Didier Gouraud : Depuis le premier jour, l’ensemble des agents ont été mobilisés pour écouter, conseiller et rassurer les artisans de Dordogne, à distance, par téléphone ou par mail. Pendant toute la durée du confinement, plus de 5 000 contacts ont été établis par cette cellule pour aiguiller, aider à monter les dossiers de demandes d’aide, vérifier les informations qui circulaient partout. Notre mission de formation des artisans a également pu continuer, grâce au déploiement d’un éventail de formations en ligne, qui ont rencontré un beau succès. Du côté du CFA, les équipes sont aussi restées en activité, en proposant des cours à distance pour les apprentis et en s’organisant au mieux pour préparer la reprise des cours et le passage des examens.

Pour soutenir l’activité des entreprises restées ouvertes, une carte interactive a permis aux artisans de signaler leur poursuite d’activité. Plus de 400 d’entre eux ont ainsi été répertoriés. Sur le même modèle, le 1er mai, une carte a été spécialement mise en place pour géolocaliser les fleuristes qui vendaient du muguet. 5 000 masques chirurgicaux, mis à disposition par le Conseil départemental, ont été distribués aux artisans et organisations professionnelles.
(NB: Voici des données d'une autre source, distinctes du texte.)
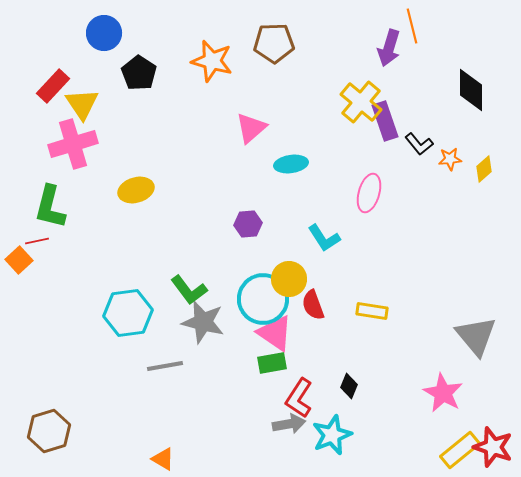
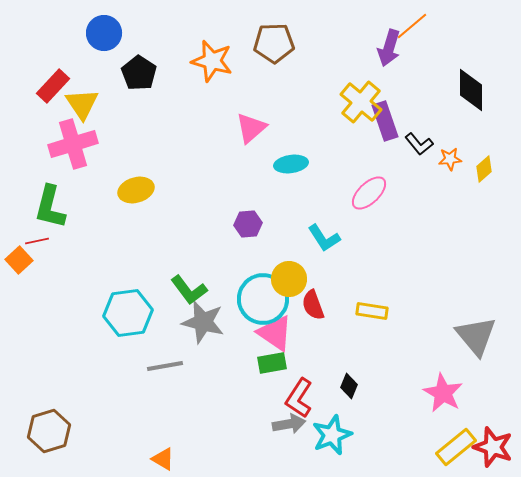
orange line at (412, 26): rotated 64 degrees clockwise
pink ellipse at (369, 193): rotated 30 degrees clockwise
yellow rectangle at (460, 450): moved 4 px left, 3 px up
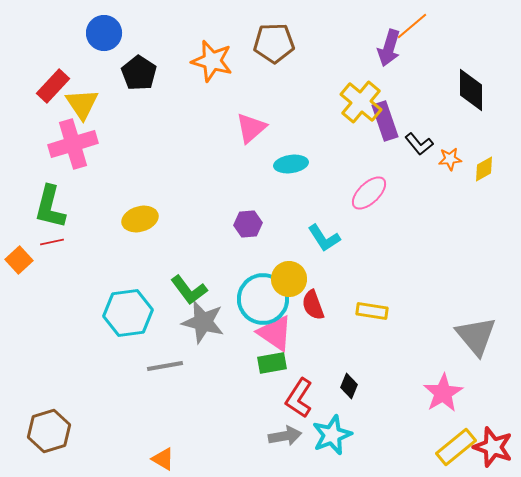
yellow diamond at (484, 169): rotated 12 degrees clockwise
yellow ellipse at (136, 190): moved 4 px right, 29 px down
red line at (37, 241): moved 15 px right, 1 px down
pink star at (443, 393): rotated 12 degrees clockwise
gray arrow at (289, 424): moved 4 px left, 12 px down
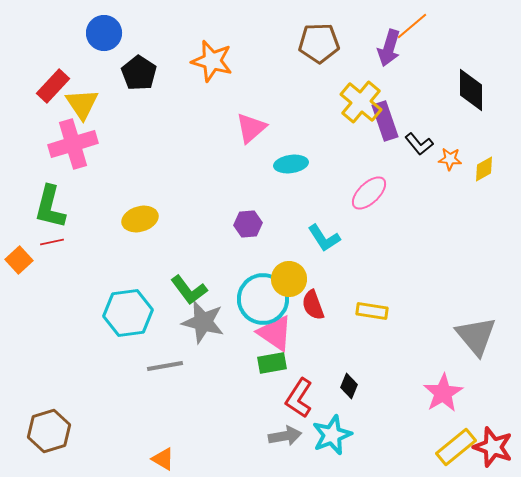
brown pentagon at (274, 43): moved 45 px right
orange star at (450, 159): rotated 10 degrees clockwise
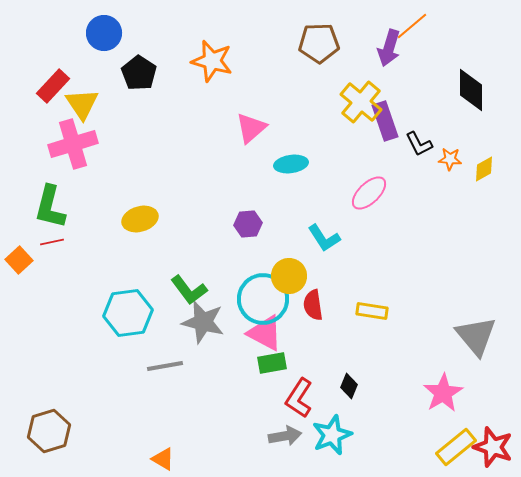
black L-shape at (419, 144): rotated 12 degrees clockwise
yellow circle at (289, 279): moved 3 px up
red semicircle at (313, 305): rotated 12 degrees clockwise
pink triangle at (275, 333): moved 10 px left; rotated 6 degrees counterclockwise
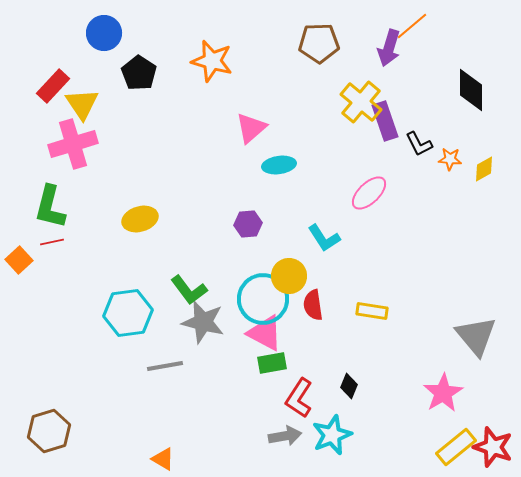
cyan ellipse at (291, 164): moved 12 px left, 1 px down
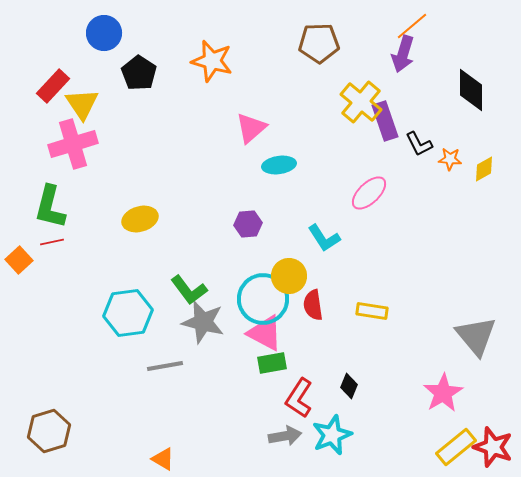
purple arrow at (389, 48): moved 14 px right, 6 px down
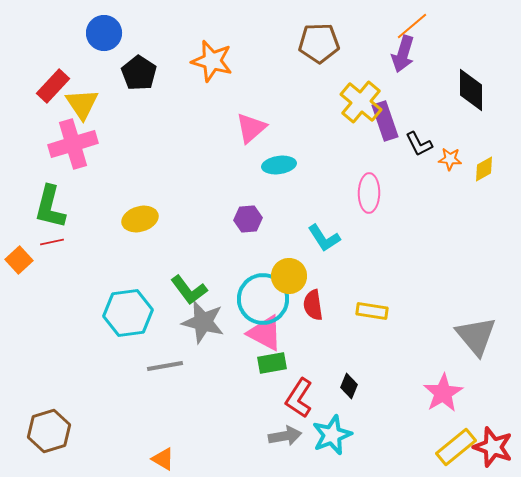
pink ellipse at (369, 193): rotated 45 degrees counterclockwise
purple hexagon at (248, 224): moved 5 px up
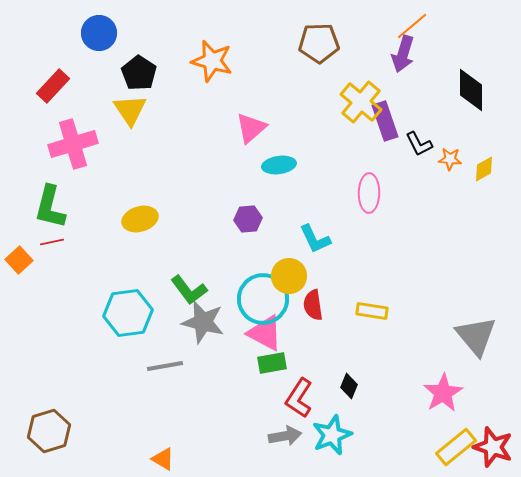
blue circle at (104, 33): moved 5 px left
yellow triangle at (82, 104): moved 48 px right, 6 px down
cyan L-shape at (324, 238): moved 9 px left, 1 px down; rotated 8 degrees clockwise
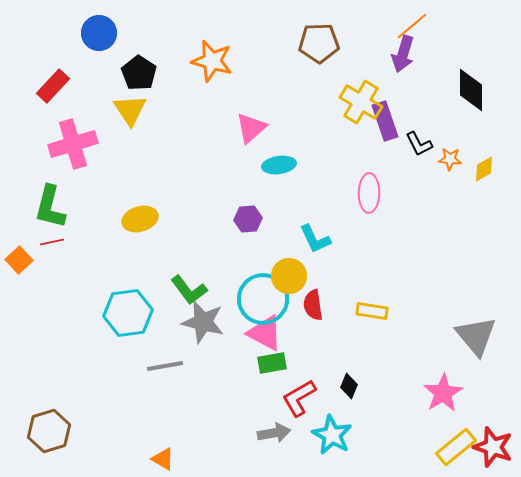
yellow cross at (361, 102): rotated 9 degrees counterclockwise
red L-shape at (299, 398): rotated 27 degrees clockwise
cyan star at (332, 435): rotated 21 degrees counterclockwise
gray arrow at (285, 436): moved 11 px left, 3 px up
La solidarité des artisans a fonctionné à plein régime, dans le département avec de multiples exemples de productions de masques lavables, de visières imprimées en 3D pour des collègues, les habitants de sa commune, la vente de muguet par des commerçants restés ouverts pour soutenir la fleuriste du village… 

La Chambre de métiers a rouvert ses portes dès la fin du confinement pour accueillir de nouveau les artisans, apprentis, repreneurs et créateurs d’entreprise, avec les protocoles nécessaires au strict respect des mesures barrière. 

LMA : Quels engagements la CMA24 a pris pour accompagner les artisans dans cette période de reprise difficile et exceptionnelle ?

D.G. : Nos conseillers continuent, depuis le déconfinement, à accompagner les artisans dans leur relance économique, en particulier les plus fragilisés, via le programme Rebond. Une cellule de soutien psychologique est également mise en œuvre, pour les chefs d’entreprise en grandes difficultés suite à cette crise. Des solutions de formations, en présentiel ou à distance sont mises en œuvre pour aider les artisans à pérenniser et relancer leur activité : communication digitale, développement commercial, gestion et ressources humaines… Nous avons souhaité relancer la campagne de promotion « Vivons local, vivons artisanal », qui avait démarré en 2019. Elle prend aujourd’hui tout son sens dans un contexte où il est important de soutenir l’activité de nos entreprises en consommant chez elles, au plus près de chez nous. Nous continuons également à maintenir le lobbying auprès des élus locaux et nationaux pour défendre les intérêts des entreprises artisanales et l’apprentissage.

LMA : Quel message souhaitez-vous faire passer à vos collègues artisans ?

D.G. : Il est primordial pour nous que la CMA soit l’accompagnateur de cette sortie de crise. Nous comptons bien aider les plus fragiles et soutenir les actions économiques qui permettront aux entreprises de relever la tête et de retrouver petit à petit leurs performances passées. Nous nous positionnons comme l’interlocuteur privilégié entre les donneurs d’ordres (mairies, communautés de communes, Département, Région, État) et les artisans. Nous devons être partie prenante des différents plans de relance qui seront proposés. Il faudra également tirer des enseignements de cette période, pour être plus prompts à réagir si une telle situation devait se reproduire. D’autres changements brutaux nous affectent déjà avec de lourdes conséquences que ce soit au niveau de la transition écologique, de la transition numérique… Il faut que nous aidions chacun à se repenser à l’aune de ces changements. Demain ne sera pas comme hier ou aujourd’hui.